KABUL, Afghanistan — The leaders of the largest tribe in a Taliban stronghold in southern Helmand province have pledged to stop insurgent attacks and expel foreign fighters from one of the most violent spots in the country, the senior U.S. Marine general in Afghanistan said Monday
Marine Maj. Gen. Richard Mills, who commands coalition forces in the southwest, said the deal was struck between local elders in the Sangin district and Helmand Gov. Gulabuddin Mangal with the consultation of coalition forces.
However, it is unlikely that the violence will cease immediately in Sangin as the die-hard Taliban leadership under the command of Mullah Mohammad Omar, which is based in the Pakistani city of Quetta, will keep fighting.
But the cooperation of the tribal leaders to rid the area of insurgents could help shorten the war in one of the most violent places in Afghanistan.

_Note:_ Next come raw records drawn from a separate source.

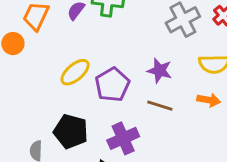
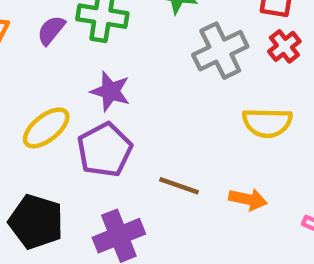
purple star: (160, 71) -> (110, 91), moved
orange arrow: (209, 100) -> (248, 199), moved

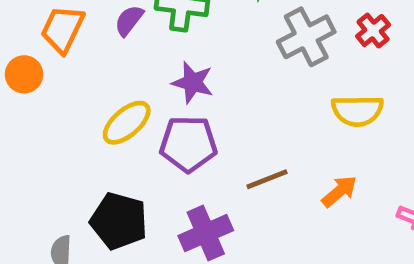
purple pentagon: (105, 150) -> (188, 144), turned 30
brown line: (179, 186) -> (267, 179), turned -39
orange arrow: (248, 199) -> (339, 191), turned -51

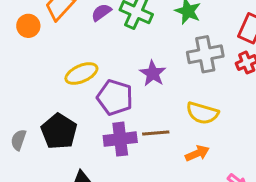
purple star: (193, 83) -> (153, 73), moved
yellow semicircle: (357, 111) -> (202, 113), moved
purple cross: (206, 233) -> (120, 139), moved

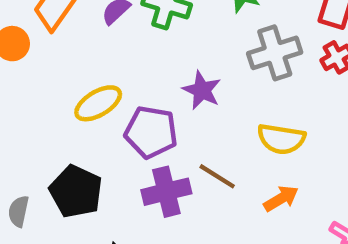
brown line: (156, 133) -> (217, 176), turned 44

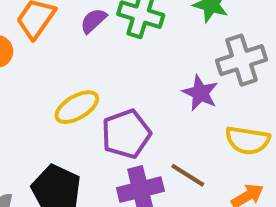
purple star: (202, 90) -> (200, 93), moved
purple pentagon: (151, 132) -> (126, 134), turned -30

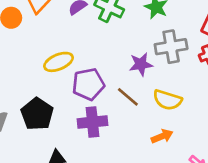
purple star: (200, 93) -> (141, 64), turned 30
brown line: (188, 175) -> (128, 97), moved

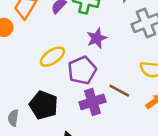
purple star: (141, 64) -> (97, 38), moved
brown line: (128, 97) -> (119, 91), moved

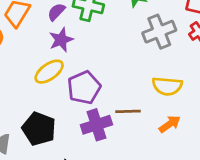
purple star: (97, 38) -> (61, 40), moved
brown line: (119, 91) -> (128, 111), turned -30

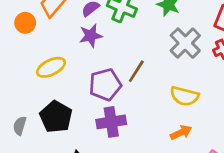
gray cross: (159, 32) -> (185, 43), turned -32
yellow ellipse: (49, 72) -> (51, 67), moved
brown line: (128, 111) -> (136, 71), moved, turned -65

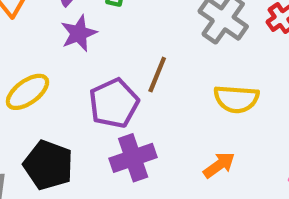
orange arrow: (181, 132) -> (219, 165), moved

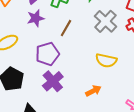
brown line: (157, 75) -> (66, 28), moved
purple cross: (133, 158) -> (53, 81), turned -30

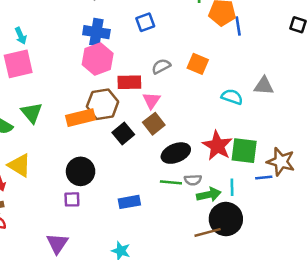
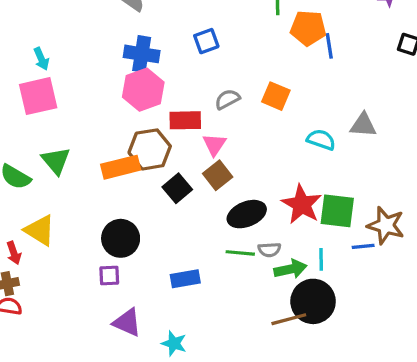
purple triangle: (57, 243) -> (127, 322), moved, turned -40

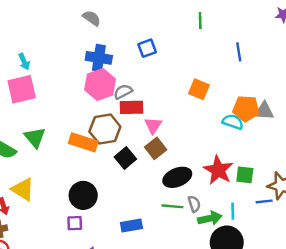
orange pentagon: (308, 28) -> (246, 109), moved
gray semicircle: (227, 99) -> (123, 92), moved
orange rectangle: (121, 167) -> (83, 142), turned 32
green square: (337, 211) -> (245, 175), size x0.7
gray semicircle: (269, 250) -> (194, 204), turned -105

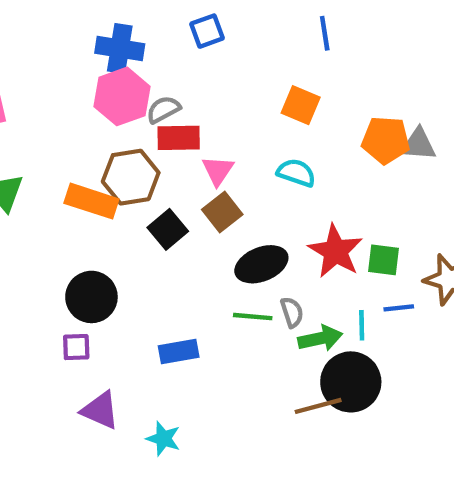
blue line: (239, 52) -> (325, 33), moved
cyan semicircle: (233, 122) -> (296, 173), moved
blue line: (264, 201) -> (399, 308), moved

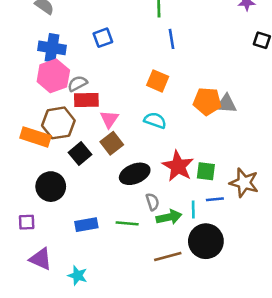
black circle: (91, 297) -> (51, 187), moved
green line: (253, 317) -> (127, 223), moved
black circle: (351, 382) -> (206, 241), moved

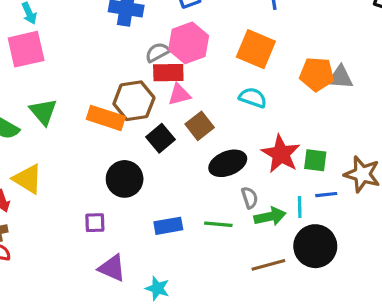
pink hexagon: (53, 76) -> (189, 43), moved
orange square: (158, 81) -> (256, 49), size x1.4
pink triangle: (109, 119) -> (179, 95), moved, turned 42

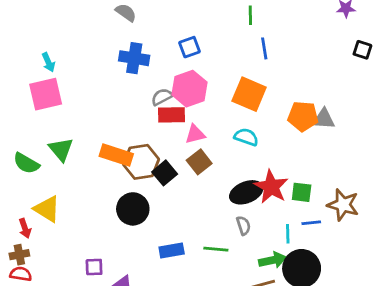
pink triangle: (179, 95) -> (195, 134), moved
brown hexagon: (134, 101) -> (141, 162), moved
black ellipse: (228, 163) -> (246, 192), moved
green arrow: (270, 216) -> (273, 260), moved
purple square: (95, 223) -> (94, 267), moved

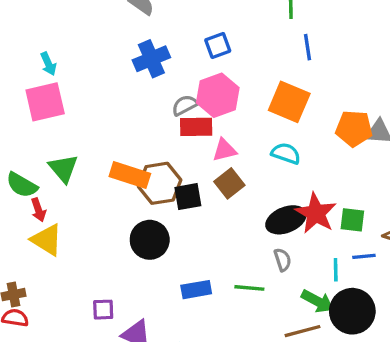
blue cross: (134, 58) -> (151, 59), turned -32
black square: (165, 173) -> (188, 197), turned 30
red arrow: (25, 228) -> (38, 210), moved
green arrow: (273, 260) -> (317, 301), turned 40

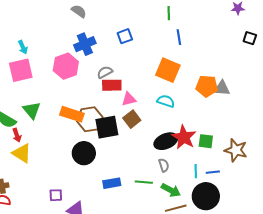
pink hexagon: (218, 95) -> (66, 66), moved
black square: (188, 197) -> (107, 127), size x1.4
blue line: (364, 256) -> (213, 172), moved
green arrow: (317, 301) -> (171, 190), moved

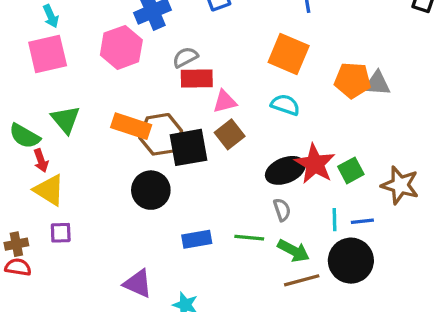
green square: (206, 141) -> (351, 170), turned -35
purple square: (56, 195) -> (61, 233), moved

In the past four years, more than 100 British troops died in Sangin and more than a dozen Marines have lost their lives since their deployment in mid-October. Getting local tribal elders to renounce the Taliban and join the political process has been a key part of the U.S. counterinsurgency plan in Afghanistan.
Mills said “there was also a pledge from the elders that fighting would cease by insurgents against coalition forces and foreign fighters would be expelled from the area.”
He added “we are cautiously optimistic of this agreement and will monitor whether it leads to reduced insurgent influence and a rejection of illicit activity.”